BEGIN

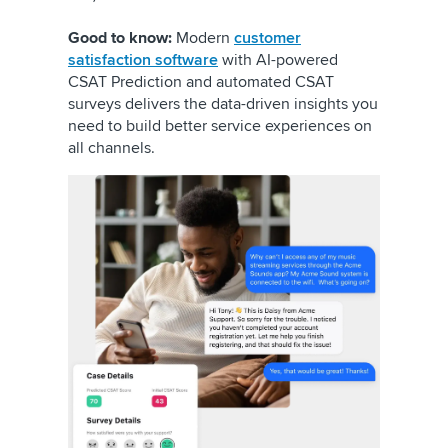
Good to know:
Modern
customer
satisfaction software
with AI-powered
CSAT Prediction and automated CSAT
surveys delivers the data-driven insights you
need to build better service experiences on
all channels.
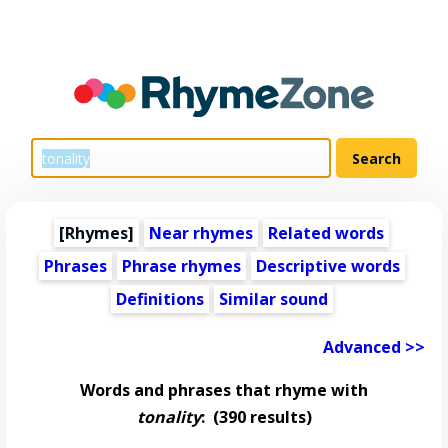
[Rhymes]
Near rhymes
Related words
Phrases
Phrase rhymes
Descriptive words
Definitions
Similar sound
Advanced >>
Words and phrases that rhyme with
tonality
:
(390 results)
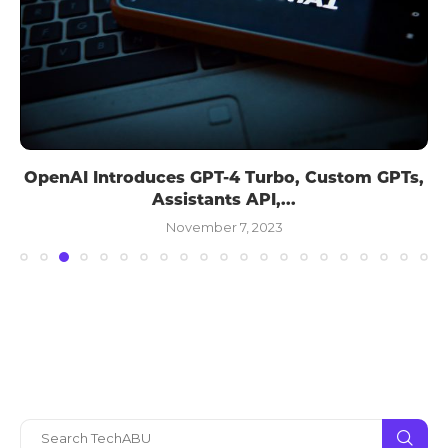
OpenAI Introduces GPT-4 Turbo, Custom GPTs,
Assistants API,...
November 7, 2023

END

ACTIVITY: When you retype the material above, keep every word exact and drop the images.

ANSWER TO THIS TASK:
Good to know:
Modern
customer
satisfaction software
with AI-powered
CSAT Prediction and automated CSAT
surveys delivers the data-driven insights you
need to build better service experiences on
all channels.
[Rhymes]
Near rhymes
Related words
Phrases
Phrase rhymes
Descriptive words
Definitions
Similar sound
Advanced >>
Words and phrases that rhyme with
tonality
:
(390 results)
OpenAI Introduces GPT-4 Turbo, Custom GPTs,
Assistants API,...
November 7, 2023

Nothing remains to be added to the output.